One of the many advantages that students value about their Barnard experience is the opportunity to compete in NCAA Division I Athletics through the Columbia-Barnard Athletic Consortium. Barnard is the only college for women to offer Division I athletics.

Our interview with Anne Cebula '20 is the newest installment in an ongoing scholar-athlete series. On March 24, 2019, Anne, who is a member of the Fencing team (epee squad), became Barnard’s first student-athlete to win an NCAA Championship title in the 35 years since the Columbia-Barnard Athletic Consortium was established. She hails from Brooklyn and is a neuroscience and behavior major.

What was it like winning the individual NCAA Championship title and becoming Barnard’s first-ever student-athlete to do so?

It is absolutely surreal; the weight of the win still hasn't hit me yet.

I went into this competition with the priority of nailing as many wins as possible for my team. After a rough start to my first day, I was devastated. However, instead of letting myself spiral any further, my teammates pulled me aside and told me to just fence like myself and to enjoy the moment — not to crank out wins or stress myself any further. For the remainder of the tournament I did just that, and it wasn't until the very end (where I was quite literally packing up to leave) that I found out I made the semifinal rounds of the competition.

I went into those final rounds maintaining my revised mentality, clung onto whatever physical and mental strength I had left in me, and genuinely had fun in the process. I'm honored to be a part of history, but I'm more excited at the thought of the future — not just my own, but of what will grow out of the unique relationship that defines the Columbia-Barnard Athletic Consortium.

How has being an athlete informed your college experience?
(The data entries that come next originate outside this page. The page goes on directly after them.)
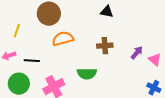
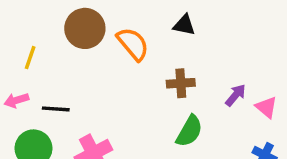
orange semicircle: (63, 39) -> (133, 44), moved, turned 65
green semicircle: (87, 74) -> (189, 131), moved, turned -60

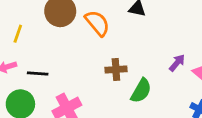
brown cross: (181, 83) -> (116, 70), moved

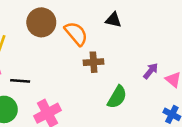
brown cross: (116, 70) -> (94, 62), moved

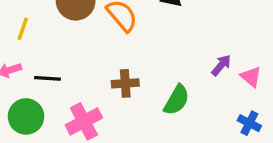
brown cross: (94, 62) -> (125, 83), moved

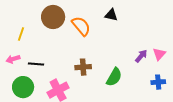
pink triangle: (251, 77) -> (159, 54), moved, turned 32
blue cross: (249, 123) -> (158, 82), moved, turned -32

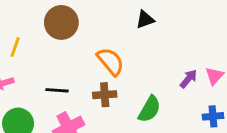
black triangle: (111, 15) -> (145, 20), turned -32
orange semicircle: (81, 26) -> (110, 61), moved
black line: (36, 64) -> (57, 90), moved

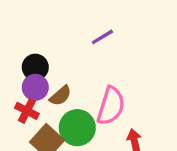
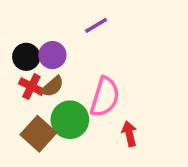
purple circle: (35, 87) -> (52, 55), moved
red cross: (27, 111) -> (31, 87), moved

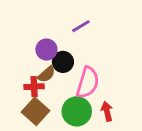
black circle: (26, 57) -> (63, 62), moved
red cross: (31, 87) -> (34, 87), moved, turned -30
green circle: (70, 120) -> (77, 111), moved

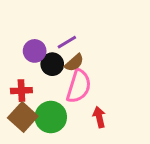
purple line: (81, 26) -> (67, 42), moved
brown semicircle: (46, 74) -> (74, 63), moved
green circle: (77, 111) -> (51, 117), moved

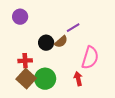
purple line: (67, 42) -> (73, 28), moved
purple circle: (35, 51) -> (20, 17), moved
pink semicircle: (79, 86) -> (90, 58), moved

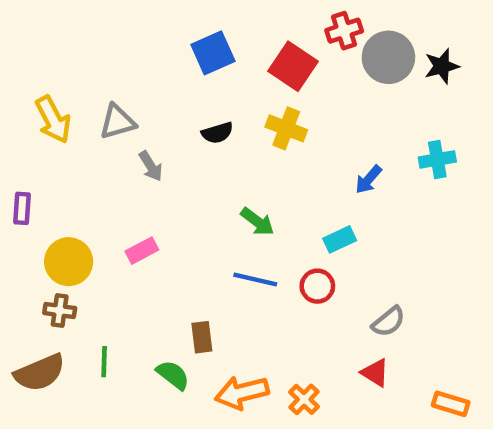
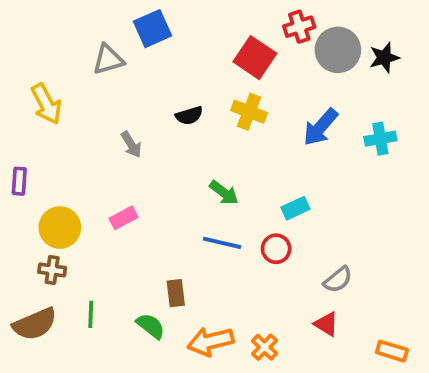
blue square: (213, 53) -> (153, 29), moved
gray triangle: (117, 122) -> (108, 59), moved
blue arrow: (368, 179) -> (321, 127), moved, size x1.5

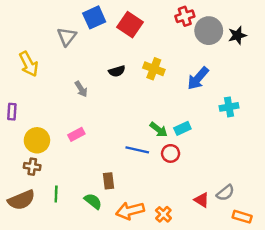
red square: (255, 58) -> (130, 25), moved
gray triangle: (108, 59) -> (67, 37), turned -36
cyan cross: (380, 139) -> (229, 107), moved
green arrow: (224, 193) -> (159, 130), moved
gray semicircle: (338, 280) -> (225, 193), moved

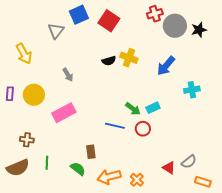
black semicircle: (117, 71) -> (109, 61), moved
pink rectangle: (76, 134) -> (64, 113), size x1.6
yellow circle: (37, 140) -> (34, 95), moved

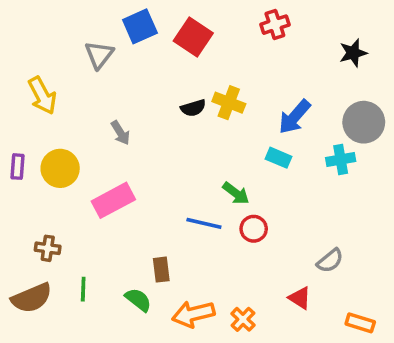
gray circle: (175, 26) -> (364, 122), moved
cyan rectangle: (153, 108) -> (279, 158), moved, turned 48
gray semicircle: (189, 162) -> (330, 261), moved

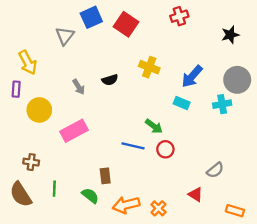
black semicircle: (193, 108) -> (110, 80), moved
purple rectangle: (17, 167) -> (16, 89), moved
brown semicircle: (32, 298) -> (21, 194), turned 80

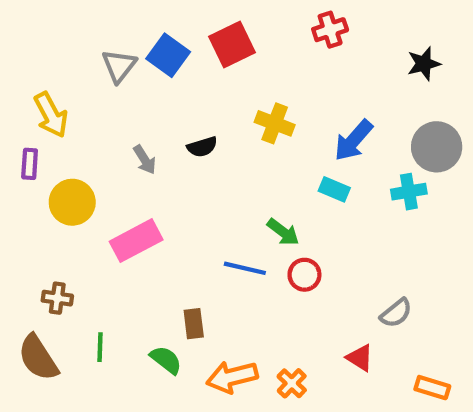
blue square: (91, 17) -> (168, 55), moved, turned -30
red square: (126, 24) -> (232, 45), turned 30

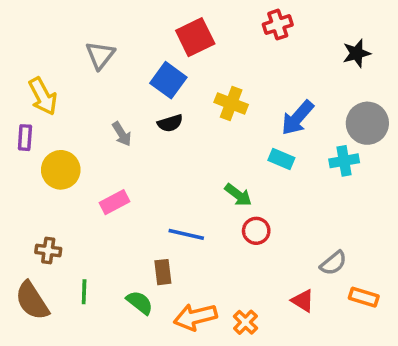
blue square: (168, 55) -> (168, 80), moved
pink rectangle: (136, 241) -> (115, 202), size x0.7
blue line: (245, 268) -> (186, 234), moved
orange rectangle: (432, 388) -> (364, 297), moved

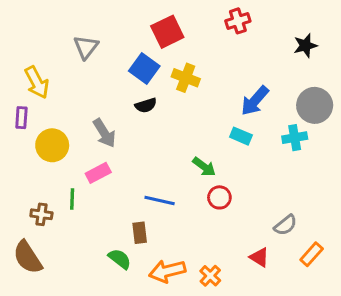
yellow cross: (231, 103) -> (186, 78), moved
gray arrow: (122, 134) -> (104, 133), moved, size x1.4
green line: (84, 292) -> (72, 199), moved
orange rectangle: (364, 297) -> (312, 254), turned -65

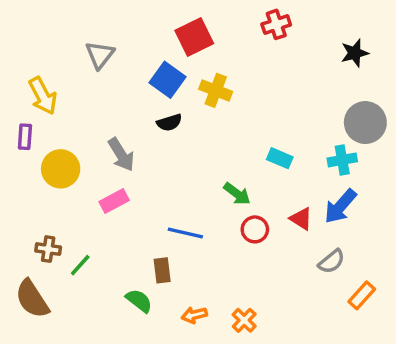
blue arrow: (255, 101) -> (340, 206), moved
green line: (72, 199) -> (80, 265), moved, turned 40
red triangle: (259, 257) -> (301, 219), moved
orange arrow: (167, 271) -> (194, 315), size x0.6

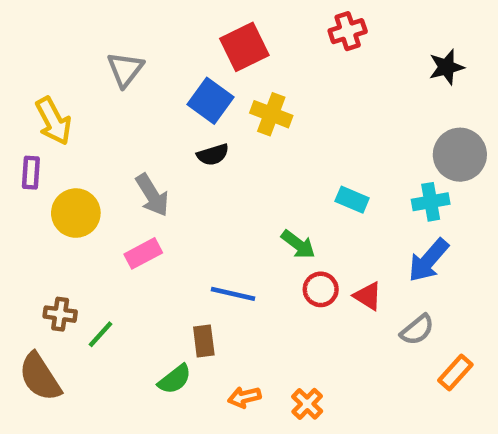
red triangle: (301, 219) -> (368, 296), moved
green semicircle: (139, 301) -> (175, 379), turned 104

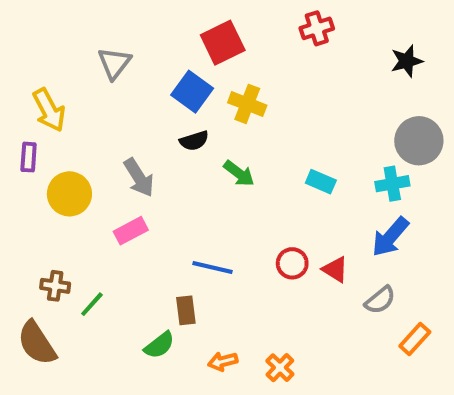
green arrow: (298, 244) -> (239, 173), moved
The fencing program at Columbia University has forced me to hone my time-management skills. Since we train at [Columbia’s] Dodge Hall in the morning twice a week, our evenings and the rest of the week are dedicated to training at our home clubs throughout the city. Even though my club is in Chelsea, these practice sessions mean that we usually don't get home until 9 or 10 PM. But learning to budget my time and forcing myself to be productive during hours when I want nothing more than to sleep in or sit in the sun is something that has made my college experience a bit different than most.

How did you first become interested in fencing?

I watched the 2008 Olympics on television, which was in Beijing that year. I distinctly remember the bird’s nest-shaped stadium and the elaborate opening and closing showed a highlight reel of a fencing match. I was captivated by how entirely different it looked in comparison to other sports, and the overwhelming emotion involved every time someone scored a point in an intense bout: masks were being ripped off with either complete elation or ferocity, accompanied by corresponding yells or roars.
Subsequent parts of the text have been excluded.